I know that by my late teens my conscience was troubled. Apart from sex (and mermaids) and the things that trouble most teenagers, I had got religion. I’d presented myself earnestly as a confirmation candidate at the age of seventeen and in so doing had come to know our local Rector who was an ardent. outspoken, and extremely courageous pacifist. For him Christianity meant loving your enemies and not killing them. It made simple sense to me at the time, perhaps not quite such simple sense as I got older, but the thing that really grabbed me was the underlying philosophy of reverence for life. The Rector was fond of quoting Albert Schweitzer, and it might have been this that influenced me more. Schweitzer’s teaching went much further than a prohibition on killing other human beings who happened to be on the wrong side of a war. He taught that Christians should refrain from the killing of any creature, great or small, wondrously fashioned as they all are by God. And this presented me with a conflict that I still struggle to resolve. At mealtimes I began to imagine the messy and possibly painful process that had brought the meat to my plate. And the more I imagined, the less I liked what I imagined. The less I saw on the table a slice of bacon or beef, and the more I saw a bit of dead pig, or dead cow, slaughtered in the prime of it’s life, the less I enjoyed my dinner. The obvious solution was to become vegetarian, which very soon I did, and have so remained for about the last forty of my sixty-two years.

Thursday, July 19, 2007

Are you avoiding me?

If I wanted to spend an evening and run no risk whatsoever of bumping into you, where might I go? For me it would be something like a George Galloway book promotion. But here comes an event where you would be in no danger of meeting my wife.

The Wigan pie-eating competition.

What's the most unlikely place you would be found?

Tuesday, July 17, 2007

Miaow if you believe in maniples

Damian at Holy Smoke makes this unwarranted attack on a fine example of Catholic journalism, though he follows a tortuous path to do it.

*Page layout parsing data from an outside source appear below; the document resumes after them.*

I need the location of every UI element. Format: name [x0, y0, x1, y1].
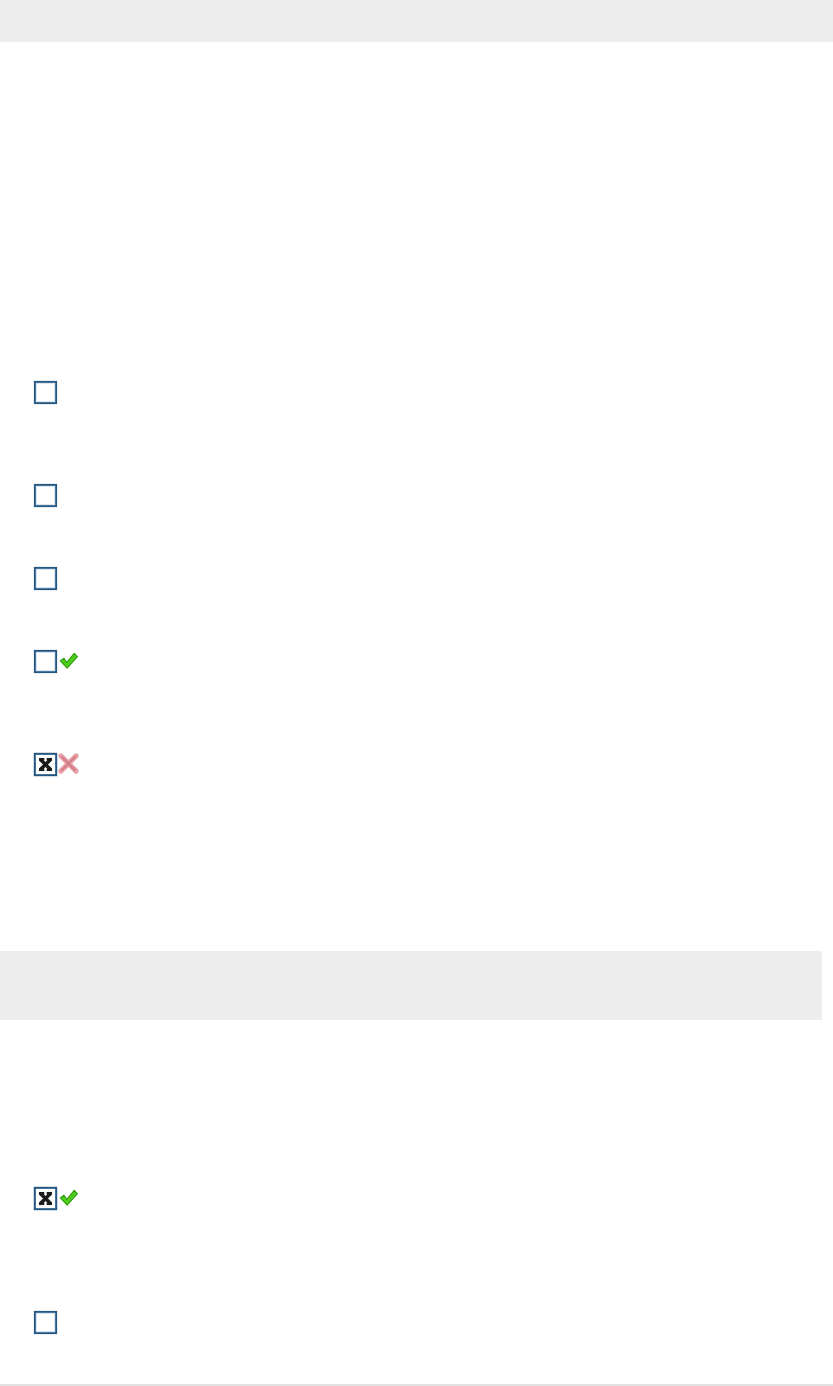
button[interactable]: Option 3 checkbox [34, 567, 57, 590]
button[interactable]: Option 1 checkbox [34, 381, 57, 404]
button[interactable]: Valid [59, 1188, 78, 1207]
button[interactable]: Option 2 checkbox [34, 484, 57, 507]
button[interactable]: Valid [59, 651, 78, 670]
button[interactable]: Image unavailable [34, 1187, 57, 1210]
button[interactable]: Invalid [59, 754, 78, 773]
button[interactable]: Option 4 checkbox [34, 650, 57, 673]
button[interactable]: Confirm checkbox [34, 1311, 57, 1334]
button[interactable]: Option 5 image unavailable [34, 753, 57, 776]
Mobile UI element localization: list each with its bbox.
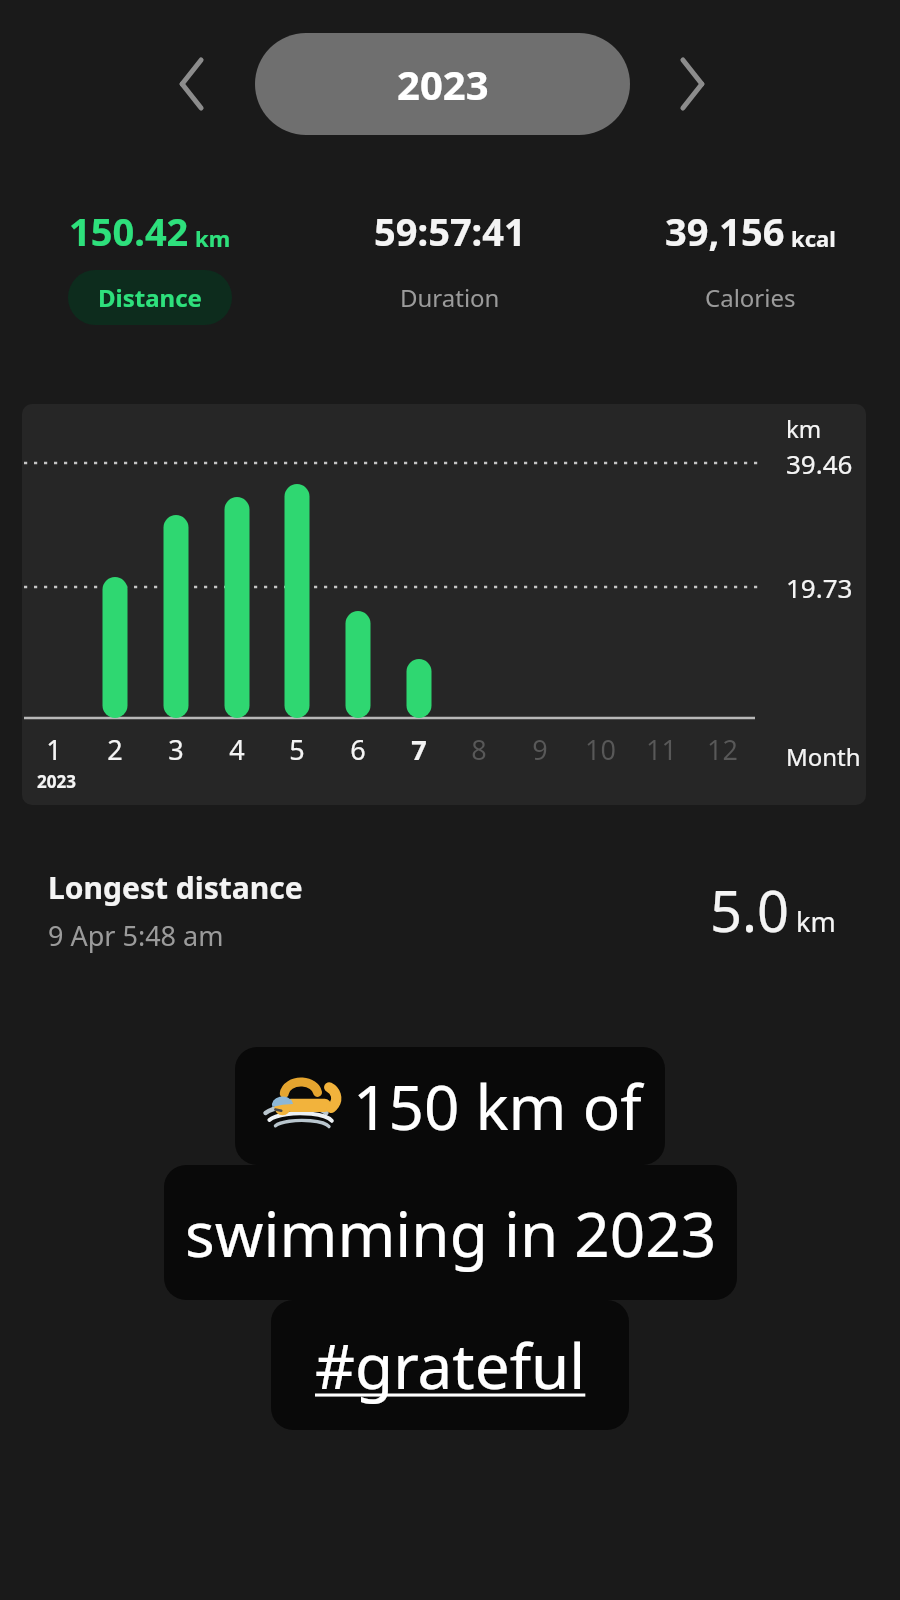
staticText: #grateful xyxy=(315,1323,586,1407)
staticText: 11 xyxy=(646,731,677,768)
staticText: 150.42 xyxy=(69,205,189,257)
staticText: kcal xyxy=(791,223,836,253)
staticText: 59:57:41 xyxy=(374,205,526,257)
staticText: km xyxy=(786,412,822,445)
button[interactable]: 2023 xyxy=(255,33,630,135)
staticText: 19.73 xyxy=(786,570,853,605)
staticText: Calories xyxy=(705,281,796,314)
staticText: 7 xyxy=(411,731,427,768)
staticText: swimming in 2023 xyxy=(185,1191,717,1275)
staticText: 2023 xyxy=(37,770,76,793)
staticText: km xyxy=(195,223,231,253)
staticText: 3 xyxy=(168,731,184,768)
staticText: Longest distance xyxy=(48,867,303,908)
button[interactable]: Previous year xyxy=(160,52,224,116)
button[interactable]: 59:57:41 xyxy=(300,205,600,325)
button[interactable]: 39,156 xyxy=(600,205,900,325)
staticText: 5.0 xyxy=(710,872,790,948)
staticText: Month xyxy=(786,740,861,773)
button[interactable]: 150.42 xyxy=(0,205,300,325)
button[interactable]: Longest distance xyxy=(0,855,900,965)
staticText: 2023 xyxy=(397,57,489,111)
staticText: 1 xyxy=(46,731,62,768)
staticText: km xyxy=(796,903,836,940)
staticText: Distance xyxy=(98,281,202,314)
staticText: 39.46 xyxy=(786,446,853,481)
staticText: Duration xyxy=(400,281,500,314)
staticText: 2 xyxy=(107,731,123,768)
staticText: 39,156 xyxy=(665,205,785,257)
staticText: 9 Apr 5:48 am xyxy=(48,917,224,954)
staticText: 8 xyxy=(471,731,487,768)
staticText: 9 xyxy=(532,731,548,768)
staticText: 6 xyxy=(350,731,366,768)
staticText: 4 xyxy=(229,731,245,768)
staticText: 10 xyxy=(585,731,616,768)
staticText: 12 xyxy=(707,731,738,768)
staticText: 150 km of xyxy=(353,1064,642,1148)
staticText: 5 xyxy=(289,731,305,768)
button[interactable]: Next year xyxy=(660,52,724,116)
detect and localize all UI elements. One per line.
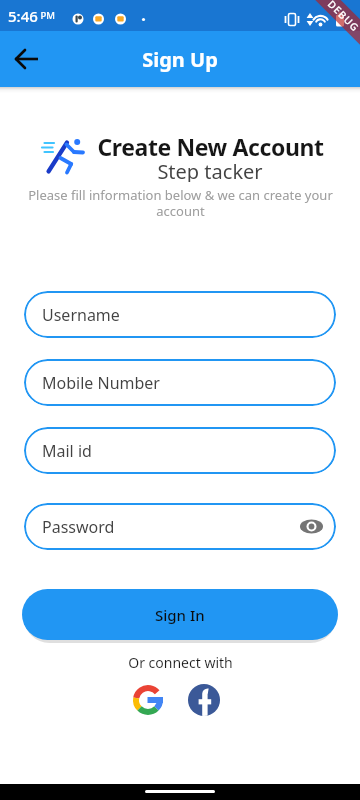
staticText: DEBUG xyxy=(325,0,360,35)
button[interactable]: Sign In xyxy=(22,589,338,640)
staticText: Sign In xyxy=(155,605,205,625)
staticText: Create New Account xyxy=(97,131,324,161)
staticText: Sign Up xyxy=(142,46,218,73)
staticText: Or connect with xyxy=(128,653,233,672)
button[interactable] xyxy=(188,684,220,716)
staticText: PM xyxy=(38,9,55,22)
button[interactable]: Password xyxy=(24,503,336,550)
staticText: Please fill information below & we can c… xyxy=(28,186,333,220)
staticText: Username xyxy=(42,304,120,326)
staticText: Mobile Number xyxy=(42,372,160,394)
staticText: Mail id xyxy=(42,440,92,462)
staticText: Step tacker xyxy=(157,158,263,182)
staticText: Password xyxy=(42,516,115,538)
button[interactable] xyxy=(5,35,53,83)
button[interactable]: Mail id xyxy=(24,427,336,474)
button[interactable] xyxy=(133,685,163,715)
button[interactable]: Mobile Number xyxy=(24,359,336,406)
button[interactable]: Username xyxy=(24,291,336,338)
staticText: 5:46 xyxy=(8,6,38,26)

"I have joined a Facebook group that goes right to the heart of the debate about the future of contemporary Christianity.

"It’s called: “Every time you celebrate Mass without a maniple, God kills a kitten.”

"The group is for “everyone who truly appreciates the maniple”. And that most definitely includes me. What do you mean, you don’t know what a maniple is? OK, I’ll tell you.

"A maniple is “an embroidered band of silk, or other fabric to match the other vestments the priest is wearing. In the same liturgical colours as the other vestments, it is worn upon the left arm of the priest. Symbolically the maniple refers to the rope whereby Jesus Christ was led, and the chains which bound His sacred hands. It also became known as an emblem of the tears of penance, the fatigue of the priestly office and its joyful reward in heaven.”

"If it is true that God punishes kittens for the abandonment of the maniple, then I’m surprised there are any of the poor creatures left, so widespread and shameless is the celebration of Mass without this glorious accessory.

"Note to priests: a maniple can also be used to wipe away tears of boredom induced by reading the Tablet."

Sunday, July 15, 2007

Single Parent

The Word at the Barricades publishes a letter from an imaginary youngster.

"My name is David. I am 9 years of age. I stay in a housing estate near Glasgow. I stay with my Mum. I don't know or see my Dad. My Mum is young. Sometimes she is patient sometimes not. Sometimes lonely, sometimes not. But she is my Mum and I love her. According to a recent report my situation means that I am much more likely than others to do badly at school, to get into trouble, to get involved in drugs and to commit crime. But Mr Cameron, he is also called David, is going to help. He is going to help by giving other families where there is a Mum and a Dad more money. How that will change my life I don't know. But he must know, because he went to a better school than me."

As I understand it Mr Cameron intends to extend his tax break to gay and lesbian couples in civil partnerships with or without children. Should be a vote winner!

Believing and Doing

Norm has a piece on the importance of taking seriously the claims of religious people who have taken great risks on behalf of others, namely that their beliefs were an important part of their motivation for doing so.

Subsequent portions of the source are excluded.